# How long does it take to process an application for Spanish citizenship?



## ni68ana (Apr 4, 2016)

Hi all,
I'm an American citizen married to a Spanish woman, and we've been living here since September 2015. I understand that I'll be eligible to apply for Spanish citizenship one year after that - in Sept. 2016. Questions regarding dual citizenship aside, what I'm wondering is - how long does it take from the time you apply for naturalization, until you actually get the process completed and have the Spanish passport in your hand? Does it depend on the registro civil where you apply? We'd be applying in Zaragoza.
Any experiences or information you could share would be very helpful.
Thanks!


----------



## 90199 (Mar 21, 2010)

ni68ana said:


> Hi all,
> I'm an American citizen married to a Spanish woman, and we've been living here since September 2015. I understand that I'll be eligible to apply for Spanish citizenship one year after that - in Sept. 2016. Questions regarding dual citizenship aside, what I'm wondering is - how long does it take from the time you apply for naturalization, until you actually get the process completed and have the Spanish passport in your hand? Does it depend on the registro civil where you apply? We'd be applying in Zaragoza.
> Any experiences or information you could share would be very helpful.
> Thanks!


Depends on your circumstances, mine are different to yours, over 10 years resident, we have now been waiting two years six months, however six months ago, two years since the submission, we received a letter stating that our application had been received and was being considered.

We are in the Canaries, we applied at our local court, the papers were then sent to Tenerife and on to Madrid. The man at the court house said eight months, our local politician says five years is not unusual.

Five years, blooming heck, I'm an old sod now, could be dead by then


----------



## Brangus (May 1, 2010)

ni68ana said:


> how long does it take from the time you apply for naturalization, until you actually get the process completed and have the Spanish passport in your hand? Does it depend on the registro civil where you apply?


For my OH, it took two years, start to finish. 

* Oct. or Nov. 2012: Registro Civil in Albacete verified eligibility to apply for citizenship and then scheduled the next available appointment -- in June 2013. 

* June 2013: Submit all required paperwork to Registro Civil. I believe it was that same day, they spontaneously called me in for a brief interview (in Spanish) to help ascertain whether my OH -- and I! -- had adapted to Spanish culture. Interesting that they didn't ask OH about this, or about anything really! And I wasn't the one applying, so why did they care if I had adapted? Anyway, the interview was a fairly laid-back experience.
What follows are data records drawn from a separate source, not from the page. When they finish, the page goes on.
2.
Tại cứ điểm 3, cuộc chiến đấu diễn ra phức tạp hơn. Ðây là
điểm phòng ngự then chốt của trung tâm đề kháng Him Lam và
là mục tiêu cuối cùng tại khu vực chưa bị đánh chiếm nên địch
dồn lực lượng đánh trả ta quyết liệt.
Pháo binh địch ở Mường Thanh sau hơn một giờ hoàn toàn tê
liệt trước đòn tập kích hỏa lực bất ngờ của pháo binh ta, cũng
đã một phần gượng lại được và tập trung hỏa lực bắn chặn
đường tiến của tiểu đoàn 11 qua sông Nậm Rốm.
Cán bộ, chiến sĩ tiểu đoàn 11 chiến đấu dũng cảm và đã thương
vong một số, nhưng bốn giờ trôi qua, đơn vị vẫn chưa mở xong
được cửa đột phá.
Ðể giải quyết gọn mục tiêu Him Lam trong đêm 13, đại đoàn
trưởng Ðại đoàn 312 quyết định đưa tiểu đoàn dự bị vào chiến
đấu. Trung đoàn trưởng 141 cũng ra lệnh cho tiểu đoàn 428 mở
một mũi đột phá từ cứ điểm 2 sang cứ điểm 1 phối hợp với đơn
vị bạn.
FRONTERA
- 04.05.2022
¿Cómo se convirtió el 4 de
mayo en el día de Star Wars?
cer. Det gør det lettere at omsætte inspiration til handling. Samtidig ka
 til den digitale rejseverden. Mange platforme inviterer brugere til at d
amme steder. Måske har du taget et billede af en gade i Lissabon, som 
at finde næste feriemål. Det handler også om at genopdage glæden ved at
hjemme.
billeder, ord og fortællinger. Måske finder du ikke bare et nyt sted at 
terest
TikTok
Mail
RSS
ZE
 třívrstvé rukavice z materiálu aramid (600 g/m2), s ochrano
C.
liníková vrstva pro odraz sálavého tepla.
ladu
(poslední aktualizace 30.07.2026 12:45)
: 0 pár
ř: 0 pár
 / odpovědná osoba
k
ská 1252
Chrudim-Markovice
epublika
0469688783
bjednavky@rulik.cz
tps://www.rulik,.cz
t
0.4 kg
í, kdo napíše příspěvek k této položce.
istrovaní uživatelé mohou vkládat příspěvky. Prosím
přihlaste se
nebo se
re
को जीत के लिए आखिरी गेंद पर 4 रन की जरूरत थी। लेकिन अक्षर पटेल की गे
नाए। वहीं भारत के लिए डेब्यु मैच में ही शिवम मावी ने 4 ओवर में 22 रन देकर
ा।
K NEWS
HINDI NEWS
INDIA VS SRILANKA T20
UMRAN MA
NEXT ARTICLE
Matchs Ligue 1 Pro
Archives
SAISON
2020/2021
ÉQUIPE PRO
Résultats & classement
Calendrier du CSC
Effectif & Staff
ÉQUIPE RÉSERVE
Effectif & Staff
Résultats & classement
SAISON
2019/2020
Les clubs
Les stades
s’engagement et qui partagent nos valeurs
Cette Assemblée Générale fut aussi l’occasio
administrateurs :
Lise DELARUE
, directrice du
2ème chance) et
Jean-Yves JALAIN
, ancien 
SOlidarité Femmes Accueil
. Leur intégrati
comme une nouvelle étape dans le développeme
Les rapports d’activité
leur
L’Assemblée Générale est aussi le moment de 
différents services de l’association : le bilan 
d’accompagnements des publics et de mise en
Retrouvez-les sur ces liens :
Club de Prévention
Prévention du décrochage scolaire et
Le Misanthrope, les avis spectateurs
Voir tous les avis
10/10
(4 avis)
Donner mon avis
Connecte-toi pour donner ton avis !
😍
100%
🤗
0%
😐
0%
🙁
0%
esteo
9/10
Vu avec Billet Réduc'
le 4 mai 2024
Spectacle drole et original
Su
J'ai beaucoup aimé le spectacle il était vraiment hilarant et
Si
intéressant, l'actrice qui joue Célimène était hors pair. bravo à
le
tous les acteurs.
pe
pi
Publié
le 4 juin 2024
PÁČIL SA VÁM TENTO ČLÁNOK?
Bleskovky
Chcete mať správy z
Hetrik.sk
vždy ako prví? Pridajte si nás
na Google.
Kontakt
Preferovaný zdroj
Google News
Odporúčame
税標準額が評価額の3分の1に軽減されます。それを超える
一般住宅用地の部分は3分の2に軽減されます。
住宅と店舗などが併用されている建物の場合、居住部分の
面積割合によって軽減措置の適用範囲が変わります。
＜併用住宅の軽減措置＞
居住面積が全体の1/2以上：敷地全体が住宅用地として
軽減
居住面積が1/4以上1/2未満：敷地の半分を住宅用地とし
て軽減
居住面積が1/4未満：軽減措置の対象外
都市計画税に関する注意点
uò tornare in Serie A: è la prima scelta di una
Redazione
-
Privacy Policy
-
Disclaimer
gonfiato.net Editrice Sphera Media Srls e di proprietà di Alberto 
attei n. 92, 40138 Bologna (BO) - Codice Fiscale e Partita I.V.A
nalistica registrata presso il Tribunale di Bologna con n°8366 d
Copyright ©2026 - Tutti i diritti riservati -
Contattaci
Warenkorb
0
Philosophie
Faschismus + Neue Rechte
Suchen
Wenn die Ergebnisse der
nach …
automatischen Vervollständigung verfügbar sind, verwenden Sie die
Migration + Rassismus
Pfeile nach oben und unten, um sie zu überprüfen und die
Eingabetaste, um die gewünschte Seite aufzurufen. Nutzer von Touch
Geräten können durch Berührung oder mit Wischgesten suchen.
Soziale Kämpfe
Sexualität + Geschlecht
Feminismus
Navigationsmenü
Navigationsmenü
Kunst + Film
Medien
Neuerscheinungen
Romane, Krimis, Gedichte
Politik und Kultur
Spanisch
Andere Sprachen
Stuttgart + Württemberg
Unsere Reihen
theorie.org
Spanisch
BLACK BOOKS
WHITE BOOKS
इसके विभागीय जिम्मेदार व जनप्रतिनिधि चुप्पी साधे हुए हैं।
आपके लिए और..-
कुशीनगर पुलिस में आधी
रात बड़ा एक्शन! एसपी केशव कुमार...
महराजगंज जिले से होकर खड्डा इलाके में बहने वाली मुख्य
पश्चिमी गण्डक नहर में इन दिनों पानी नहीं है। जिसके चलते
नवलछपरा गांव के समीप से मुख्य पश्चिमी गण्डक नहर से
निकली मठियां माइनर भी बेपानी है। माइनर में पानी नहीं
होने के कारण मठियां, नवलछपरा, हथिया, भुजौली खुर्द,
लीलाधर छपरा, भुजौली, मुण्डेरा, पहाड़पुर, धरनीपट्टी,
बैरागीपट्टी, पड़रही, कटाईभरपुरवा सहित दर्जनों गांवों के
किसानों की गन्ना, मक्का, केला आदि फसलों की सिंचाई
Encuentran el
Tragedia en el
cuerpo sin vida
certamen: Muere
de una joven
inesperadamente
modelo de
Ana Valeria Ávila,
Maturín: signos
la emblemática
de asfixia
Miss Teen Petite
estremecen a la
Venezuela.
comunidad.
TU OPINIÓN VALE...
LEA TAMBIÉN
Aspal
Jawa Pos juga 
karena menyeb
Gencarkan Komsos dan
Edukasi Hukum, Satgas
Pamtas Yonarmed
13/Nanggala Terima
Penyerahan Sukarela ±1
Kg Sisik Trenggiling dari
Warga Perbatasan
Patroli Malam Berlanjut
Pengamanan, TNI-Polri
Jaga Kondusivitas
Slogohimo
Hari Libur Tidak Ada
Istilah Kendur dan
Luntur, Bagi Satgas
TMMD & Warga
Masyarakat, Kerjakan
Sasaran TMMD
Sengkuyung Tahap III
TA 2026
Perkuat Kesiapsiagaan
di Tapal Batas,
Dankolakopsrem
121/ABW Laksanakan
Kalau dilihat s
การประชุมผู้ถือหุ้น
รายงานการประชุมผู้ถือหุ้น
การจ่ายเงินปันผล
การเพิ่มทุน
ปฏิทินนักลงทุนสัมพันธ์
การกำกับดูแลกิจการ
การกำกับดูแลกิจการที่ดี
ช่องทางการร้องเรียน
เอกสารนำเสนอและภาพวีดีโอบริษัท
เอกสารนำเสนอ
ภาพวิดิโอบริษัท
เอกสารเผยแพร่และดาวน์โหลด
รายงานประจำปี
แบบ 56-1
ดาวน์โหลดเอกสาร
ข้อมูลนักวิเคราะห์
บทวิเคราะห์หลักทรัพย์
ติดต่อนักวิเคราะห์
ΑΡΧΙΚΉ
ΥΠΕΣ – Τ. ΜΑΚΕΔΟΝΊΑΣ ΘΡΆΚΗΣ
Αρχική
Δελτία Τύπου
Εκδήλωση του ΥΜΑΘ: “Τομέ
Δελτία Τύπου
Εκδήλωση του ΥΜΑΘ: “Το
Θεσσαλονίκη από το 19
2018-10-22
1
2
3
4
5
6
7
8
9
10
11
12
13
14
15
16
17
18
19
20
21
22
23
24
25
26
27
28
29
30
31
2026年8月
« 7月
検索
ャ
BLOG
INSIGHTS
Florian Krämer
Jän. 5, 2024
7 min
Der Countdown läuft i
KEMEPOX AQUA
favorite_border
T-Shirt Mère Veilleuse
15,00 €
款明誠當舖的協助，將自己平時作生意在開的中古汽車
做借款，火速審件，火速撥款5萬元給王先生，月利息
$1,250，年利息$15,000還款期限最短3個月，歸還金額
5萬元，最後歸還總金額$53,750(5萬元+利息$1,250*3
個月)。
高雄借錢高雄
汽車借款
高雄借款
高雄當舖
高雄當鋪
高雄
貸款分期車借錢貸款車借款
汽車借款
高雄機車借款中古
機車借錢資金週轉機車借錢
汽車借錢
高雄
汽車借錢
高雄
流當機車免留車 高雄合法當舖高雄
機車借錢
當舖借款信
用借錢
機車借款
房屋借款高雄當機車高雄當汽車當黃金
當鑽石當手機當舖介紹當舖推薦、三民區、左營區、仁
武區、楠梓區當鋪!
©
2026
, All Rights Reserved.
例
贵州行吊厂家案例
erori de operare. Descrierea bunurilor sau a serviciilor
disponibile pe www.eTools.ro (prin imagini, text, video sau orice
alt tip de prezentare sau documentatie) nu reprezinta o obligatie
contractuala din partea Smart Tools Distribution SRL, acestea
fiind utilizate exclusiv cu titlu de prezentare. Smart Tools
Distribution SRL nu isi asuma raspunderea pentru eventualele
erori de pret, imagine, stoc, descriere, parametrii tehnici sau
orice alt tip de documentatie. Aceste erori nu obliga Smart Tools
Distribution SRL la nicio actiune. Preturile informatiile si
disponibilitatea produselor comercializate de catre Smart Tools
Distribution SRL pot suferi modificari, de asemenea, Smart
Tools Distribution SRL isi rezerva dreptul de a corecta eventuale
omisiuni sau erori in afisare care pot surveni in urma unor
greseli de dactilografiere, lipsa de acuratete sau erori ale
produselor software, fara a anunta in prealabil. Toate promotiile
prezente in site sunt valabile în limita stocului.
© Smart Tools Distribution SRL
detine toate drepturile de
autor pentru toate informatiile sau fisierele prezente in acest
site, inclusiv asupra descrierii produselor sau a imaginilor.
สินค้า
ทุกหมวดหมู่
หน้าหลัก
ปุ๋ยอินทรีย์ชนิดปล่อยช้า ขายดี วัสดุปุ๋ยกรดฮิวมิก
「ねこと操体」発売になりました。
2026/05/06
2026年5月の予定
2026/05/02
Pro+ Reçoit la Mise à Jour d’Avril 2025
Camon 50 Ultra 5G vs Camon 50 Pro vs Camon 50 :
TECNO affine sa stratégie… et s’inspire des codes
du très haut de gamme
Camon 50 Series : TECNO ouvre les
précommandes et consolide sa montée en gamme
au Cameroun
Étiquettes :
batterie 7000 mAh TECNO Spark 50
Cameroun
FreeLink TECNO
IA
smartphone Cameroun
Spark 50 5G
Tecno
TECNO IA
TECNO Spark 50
* July 2014: Status of application was updated online to show the "resolución": approved.

* early October 2014: Sworn in at Registro Civil. Two days later, OH picked up a passport and Spanish identity card from the local headquarters of the national police.

As you can see above, a major chunk of time was simply waiting for the appointment to turn in the documents, and that probably would vary from one Registro Civil to another.

Another thing is, I think there is a new requirement to demonstrate competency in the Spanish language if you're not a native speaker. That could add more time to the process.

Being Latin American, my OH was eligible to apply after two years of residency and now legally has dual citizenship.


----------



## ni68ana (Apr 4, 2016)

Thanks for the responses. Years?! Unbelievable...


----------